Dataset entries
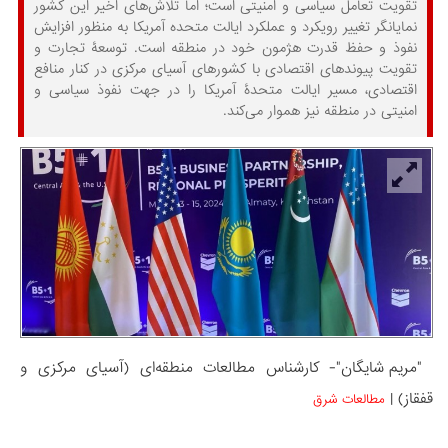
تقویت تعامل سیاسی و امنیتی است؛ اما تلاش‌های اخیر این کشور
نمایانگر تغییر رویکرد و عملکرد ایالت متحده آمریکا به منظور افزایش
نفوذ و حفظ قدرت هژمون خود در منطقه است. توسعۀ تجارت و
تقویت پیوندهای اقتصادی با کشورهای آسیای مرکزی در کنار منافع
اقتصادی، مسیر ایالت متحدۀ آمریکا را در جهت نفوذ سیاسی و
امنیتی در منطقه نیز هموار می‌کند.
"مریم شایگان"- کارشناس مطالعات منطقه‌ای (آسیای مرکزی و
قفقاز) |
مطالعات شرق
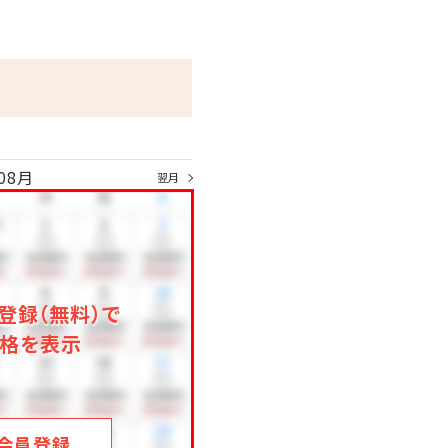
08月
翌月
登録（無料）で
格を表示
会員登録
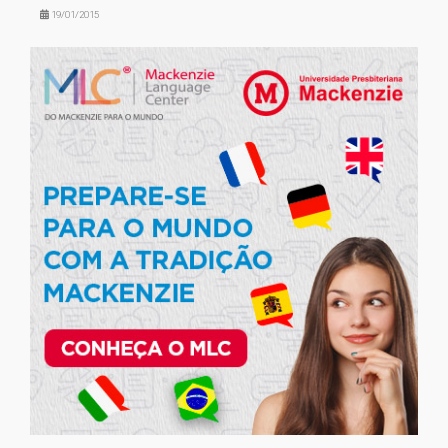
19/01/2015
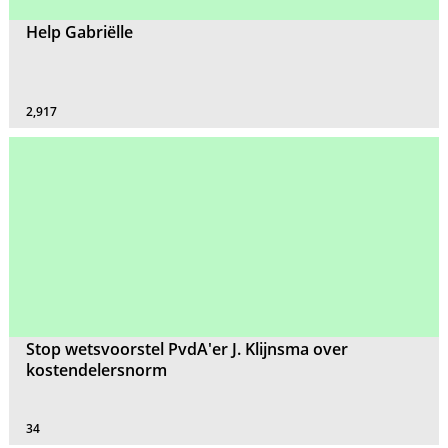
Help Gabriëlle
2,917
Stop wetsvoorstel PvdA'er J. Klijnsma over
kostendelersnorm
34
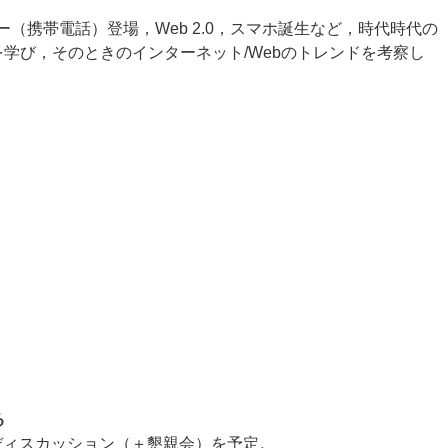
（携帯電話）登場，Web 2.0，スマホ誕生など，時代時代の
学び，そのときのインターネット/Webのトレンドを考察し
）
る
ディスカッション（＋懇親会）を予定。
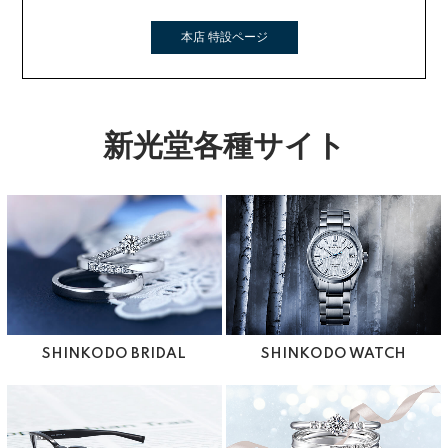
本店 特設ページ
新光堂各種サイト
SHINKODO BRIDAL
SHINKODO WATCH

> _What you are asked to do_
No pictures go in the copy. Set down all the data exactly.

> _Task output_
تقویت تعامل سیاسی و امنیتی است؛ اما تلاش‌های اخیر این کشور
نمایانگر تغییر رویکرد و عملکرد ایالت متحده آمریکا به منظور افزایش
نفوذ و حفظ قدرت هژمون خود در منطقه است. توسعۀ تجارت و
تقویت پیوندهای اقتصادی با کشورهای آسیای مرکزی در کنار منافع
اقتصادی، مسیر ایالت متحدۀ آمریکا را در جهت نفوذ سیاسی و
امنیتی در منطقه نیز هموار می‌کند.
"مریم شایگان"- کارشناس مطالعات منطقه‌ای (آسیای مرکزی و
قفقاز) |
مطالعات شرق
08月
翌月
登録（無料）で
格を表示
会員登録
19/01/2015
Help Gabriëlle
2,917
Stop wetsvoorstel PvdA'er J. Klijnsma over
kostendelersnorm
34
（携帯電話）登場，Web 2.0，スマホ誕生など，時代時代の
学び，そのときのインターネット/Webのトレンドを考察し
）
る
ディスカッション（＋懇親会）を予定。
本店 特設ページ
新光堂各種サイト
SHINKODO BRIDAL
SHINKODO WATCH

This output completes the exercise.